Doxycycline (Oracea, Doryx, Vibramycin)

Doxycycline is the drug of choice in nonpregnant women. It inhibits protein synthesis and thus bacterial growth by binding to 30S and possibly 50S ribosomal subunits of susceptible bacteria. Alternatively, one may use tetracycline in adapted dose.

Minocycline (Dynacin, Minocin, Solodyn)

Minocycline is believed to be the most efficacious tetracycline in dermatoses of sebaceous glands. It is used to treat infections caused by susceptible gram-negative and gram-positive organisms, in addition to infections caused by susceptible Chlamydia, Rickettsia, and Mycoplasma species.

Tetracycline

Tetracycline inhibits bacterial protein synthesis by binding with 30S and possibly 50S ribosomal subunits. It has anti-inflammatory activity.

Metronidazole (Flagyl)

Metronidazole is an imidazole ring-based antibiotic active against various anaerobic bacteria and protozoa. In concentrations of 0.75-2%, it is considered to be the drug of choice for topical treatment of perioral dermatitis. Metronidazole is available in a gel, lotion, or cream.

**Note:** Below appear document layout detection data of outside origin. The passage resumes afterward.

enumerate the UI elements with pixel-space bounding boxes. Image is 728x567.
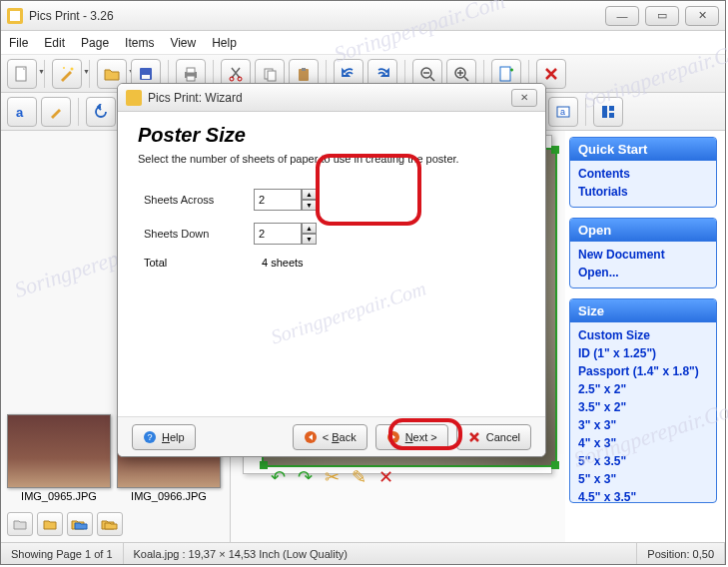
size-opt-5[interactable]: 3" x 3": [578, 416, 708, 434]
dialog-button-row: ? HHelpelp < Back Next > Cancel: [118, 416, 545, 456]
link-new-document[interactable]: New Document: [578, 246, 708, 264]
svg-rect-31: [602, 106, 607, 118]
minimize-button[interactable]: —: [605, 6, 639, 26]
svg-text:a: a: [560, 107, 565, 117]
img-rotate-right-icon[interactable]: ↷: [298, 466, 313, 544]
window-title: Pics Print - 3.26: [29, 9, 605, 23]
status-page: Showing Page 1 of 1: [1, 543, 124, 564]
new-doc-button[interactable]: ▼: [7, 59, 37, 89]
app-icon: [7, 8, 23, 24]
statusbar: Showing Page 1 of 1 Koala.jpg : 19,37 × …: [1, 542, 725, 564]
dialog-titlebar: Pics Print: Wizard ✕: [118, 84, 545, 112]
sheets-across-up[interactable]: ▲: [302, 189, 317, 200]
svg-rect-6: [142, 75, 150, 79]
svg-point-4: [63, 67, 65, 69]
menubar: File Edit Page Items View Help: [1, 31, 725, 55]
dialog-subtitle: Select the number of sheets of paper to …: [138, 153, 525, 165]
size-opt-2[interactable]: Passport (1.4" x 1.8"): [578, 362, 708, 380]
panel-open-header: Open: [570, 219, 716, 242]
thumbnail-1-caption: IMG_0966.JPG: [117, 490, 221, 502]
sheets-across-input[interactable]: [254, 189, 302, 211]
svg-rect-8: [187, 68, 195, 73]
link-open[interactable]: Open...: [578, 264, 708, 282]
sheets-across-label: Sheets Across: [144, 194, 254, 206]
rotate-left-button[interactable]: [86, 97, 116, 127]
menu-file[interactable]: File: [9, 36, 28, 50]
link-contents[interactable]: Contents: [578, 165, 708, 183]
svg-rect-9: [187, 76, 195, 81]
panel-open: Open New Document Open...: [569, 218, 717, 288]
sheets-down-input[interactable]: [254, 223, 302, 245]
img-edit-icon[interactable]: ✎: [352, 466, 366, 544]
menu-help[interactable]: Help: [212, 36, 237, 50]
svg-rect-13: [268, 71, 276, 81]
total-label: Total: [144, 257, 254, 269]
panel-size: Size Custom Size ID (1" x 1.25") Passpor…: [569, 298, 717, 503]
panel-quickstart-header: Quick Start: [570, 138, 716, 161]
link-tutorials[interactable]: Tutorials: [578, 183, 708, 201]
folder-open-button[interactable]: [37, 512, 63, 536]
folder-toolbar: [7, 512, 123, 536]
wizard-button[interactable]: ▼: [52, 59, 82, 89]
layout-button[interactable]: [593, 97, 623, 127]
img-delete-icon[interactable]: ✕: [378, 466, 393, 544]
size-opt-0[interactable]: Custom Size: [578, 326, 708, 344]
cancel-button[interactable]: Cancel: [456, 424, 531, 450]
total-value: 4 sheets: [262, 257, 304, 269]
menu-page[interactable]: Page: [81, 36, 109, 50]
close-button[interactable]: ✕: [685, 6, 719, 26]
menu-edit[interactable]: Edit: [44, 36, 65, 50]
svg-rect-15: [302, 68, 306, 71]
titlebar: Pics Print - 3.26 — ▭ ✕: [1, 1, 725, 31]
sheets-down-down[interactable]: ▼: [302, 234, 317, 245]
dialog-icon: [126, 90, 142, 106]
dialog-heading: Poster Size: [138, 124, 525, 147]
sheets-down-up[interactable]: ▲: [302, 223, 317, 234]
thumbnail-0-caption: IMG_0965.JPG: [7, 490, 111, 502]
img-crop-icon[interactable]: ✂: [325, 466, 340, 544]
folder-refresh-button[interactable]: [97, 512, 123, 536]
next-button[interactable]: Next >: [375, 424, 448, 450]
size-opt-6[interactable]: 4" x 3": [578, 434, 708, 452]
status-position: Position: 0,50: [637, 543, 725, 564]
svg-rect-32: [609, 106, 614, 111]
panel-quickstart: Quick Start Contents Tutorials: [569, 137, 717, 208]
svg-text:a: a: [16, 105, 24, 120]
side-panels: Quick Start Contents Tutorials Open New …: [565, 131, 725, 542]
help-button[interactable]: ? HHelpelp: [132, 424, 196, 450]
dialog-title: Pics Print: Wizard: [148, 91, 511, 105]
sheets-down-label: Sheets Down: [144, 228, 254, 240]
menu-items[interactable]: Items: [125, 36, 154, 50]
svg-rect-18: [500, 67, 510, 81]
caption-button[interactable]: a: [548, 97, 578, 127]
size-opt-4[interactable]: 3.5" x 2": [578, 398, 708, 416]
main-window: Pics Print - 3.26 — ▭ ✕ File Edit Page I…: [0, 0, 726, 565]
folder-up-button[interactable]: [7, 512, 33, 536]
size-opt-7[interactable]: 5" x 3.5": [578, 452, 708, 470]
svg-point-3: [71, 67, 74, 70]
text-tool-button[interactable]: a: [7, 97, 37, 127]
size-opt-9[interactable]: 4.5" x 3.5": [578, 488, 708, 502]
svg-rect-34: [126, 90, 142, 106]
panel-size-header: Size: [570, 299, 716, 322]
svg-text:?: ?: [148, 432, 153, 442]
dialog-close-button[interactable]: ✕: [511, 89, 537, 107]
img-rotate-left-icon[interactable]: ↶: [271, 466, 286, 544]
folder-browse-button[interactable]: [67, 512, 93, 536]
sheets-down-spinner[interactable]: ▲▼: [254, 223, 317, 245]
size-opt-3[interactable]: 2.5" x 2": [578, 380, 708, 398]
size-opt-8[interactable]: 5" x 3": [578, 470, 708, 488]
svg-rect-1: [10, 11, 20, 21]
menu-view[interactable]: View: [170, 36, 196, 50]
svg-rect-33: [609, 113, 614, 118]
back-button[interactable]: < Back: [293, 424, 367, 450]
edit-tool-button[interactable]: [41, 97, 71, 127]
size-opt-1[interactable]: ID (1" x 1.25"): [578, 344, 708, 362]
maximize-button[interactable]: ▭: [645, 6, 679, 26]
thumbnail-0[interactable]: IMG_0965.JPG: [7, 414, 111, 502]
sheets-across-spinner[interactable]: ▲▼: [254, 189, 317, 211]
wizard-dialog: Pics Print: Wizard ✕ Poster Size Select …: [117, 83, 546, 457]
status-info: Koala.jpg : 19,37 × 14,53 Inch (Low Qual…: [124, 543, 638, 564]
watermark: Soringperepair.Com: [268, 278, 428, 349]
sheets-across-down[interactable]: ▼: [302, 200, 317, 211]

Erythromycin (E.E.S., Erythrocin, Ery-Tab)

Topical erythromycin in concentrations of 2-4% as a gel or cream is an alternative to metronidazole for topical treatment. It inhibits bacterial growth, possibly by blocking dissociation of peptidyl t-RNA from ribosomes, causing RNA-dependent protein synthesis to arrest. It is used to treat staphylococcal and streptococcal infections.

Class Summary

These agents reduce the size of the sebaceous glands, decrease sebum secretion, and inhibit keratinization.

Isotretinoin (Amnesteem, Claravis, Sotret)

Isotretinoin is an oral agent used to treat serious dermatologic conditions. It is a synthetic 13-cis isomer of naturally occurring tretinoin (trans -retinoic acid). Both agents are structurally related to vitamin A. Isotretinoin decreases sebaceous gland size and sebum production. It may inhibit sebaceous gland differentiation and abnormal keratinization. Isotretinoin is indicated for long-standing and refractory forms of perioral dermatitis. Because of adverse effects, therapy should be prescribed only by a physician familiar with this drug (ie, dermatologist).

A US Food and Drug Administration–mandated registry is now in place for all individuals prescribing, dispensing, or taking isotretinoin. For more information on this registry, see iPLEDGE. This registry aims to further decrease the risk of pregnancy and other unwanted and potentially dangerous adverse effects during a course of isotretinoin therapy.

Class Summary

Pimecrolimus cream controls atopic dermatitis.

Pimecrolimus (Elidel)

Pimecrolimus is the first nonsteroid cream approved in the United States for mild-to-moderate atopic dermatitis. It is derived from ascomycin, a natural substance produced by the fungus Streptomyces hygroscopicus var ascomyceticus. Pimecrolimus selectively inhibits the production and release of inflammatory cytokines from activated T-cells by binding to cytosolic immunophilin receptor macrophilin-12. The resulting complex inhibits phosphatase calcineurin, thus blocking T-cell activation and cytokine release. Cutaneous atrophy is not observed in clinical trials, a potential advantage over topical corticosteroids.